Nalebuff smiles. Holding the banana stem up, he slowly rotates the banana, until the stem points at the floor. “Bananas grow like this,” he says, positioning his thumb over what most people would consider the “bottom” end of the banana and peeling down. “What you will discover is the banana peel comes away in two pieces, there are no strings, you’ve got this built-in handle, and your first bite is perfect.” The crowd chuckles. Nalebuff chews and gives them the punchline. “If you had any doubt this is the right way to eat bananas...” he says, his voice trailing off, as a photo of a monkey appears behind him eating a banana the very same way. “My point is not to teach you how to eat a banana better or get you extra potassium, but to remind you that we get complacent,” he says. “We get into this habit that there is one right way to do things, and often the opposite way might be right.”
The topic of Nalebuff’s lecture is innovation, and it has been the focus of his recent research and writing. His approach is summed up in the 2003 book Why Not? How to Use Everyday Ingenuity to Solve Problems Big and Small. Indeed, since publishing the book, Nalebuff and Ayres have established a two-man media operation, of which their proposed reality television show is just one part. They cowrite a column in Forbes, make joint appearances on NPR, and run a Web site that asks users to offer and modify fixes to problems submitted by other users. Their goal is to shake people and companies from their complacency and cynicism, and to help them generate new ideas. The theme of Why Not? is the power of new ideas to foster new companies, new markets, and ultimately, new games.

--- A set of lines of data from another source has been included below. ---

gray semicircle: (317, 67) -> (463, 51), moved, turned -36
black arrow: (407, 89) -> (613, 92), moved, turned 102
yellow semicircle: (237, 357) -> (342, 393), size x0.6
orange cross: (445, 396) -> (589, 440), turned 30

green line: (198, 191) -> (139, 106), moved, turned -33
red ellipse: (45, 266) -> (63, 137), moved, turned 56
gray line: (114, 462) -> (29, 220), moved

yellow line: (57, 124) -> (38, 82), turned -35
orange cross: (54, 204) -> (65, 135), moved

“I want to be the anti-Dilbert,” Nalebuff says. “What I want to bring together is this Yankee ingenuity, old-fashioned problem solving, ‘no engineering degree required’ approach. We’ve lost some of this approach — the ‘how can we do things differently and better?’ part. Part of our response has been to hibernate, to go back into our shell. I am suggesting that we are not going to solve our problems that way.”

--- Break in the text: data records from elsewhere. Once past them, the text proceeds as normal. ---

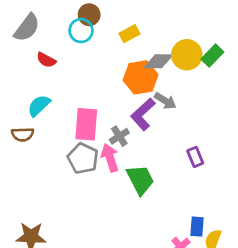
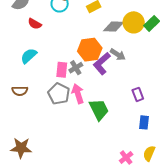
orange hexagon: (141, 77) -> (90, 50), moved
pink rectangle: (86, 124) -> (62, 70), size x0.7
brown semicircle: (23, 134) -> (20, 91), moved
gray cross: (119, 136) -> (76, 68), moved
blue rectangle: (197, 227) -> (144, 122), moved

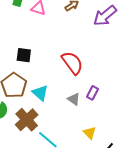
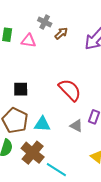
cyan triangle: (40, 93) -> (42, 124), turned -30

Nalebuff then describes four essential techniques that he uses for promoting innovation and idea generation in his consulting work and in the classroom. The first is to look at problems from the point of view of a person with all the power and money in the world — in other words, a person without constraints. The goal is to remove the individual’s internal editor, the nagging voice that raises all the reasons not to pursue a new idea, and replace it with the voice of the customer. “Instead of focus groups or market research, look at this customer in your head, look at how they would solve the problem, and then go make it practical.”
What, for example, would Donald Trump do to solve the problem of a fax machine calling your bedroom phone at 2 a.m.? “He’d hire an apprentice to answer the phone for him,” Nalebuff says. “It’s a great solution, but it’s not affordable for us. But who do we know who is up at that time, who can screen our calls for free?” The caller. Nalebuff suggests a simple automated voice response when the call goes through, but before the phone actually rings and wakes you up: “You’ve reached the Trumps. Press 1, and the phone will ring. And it better be good.” As Nalebuff explains, “The fax machine won’t know how to get through, but an important caller will.”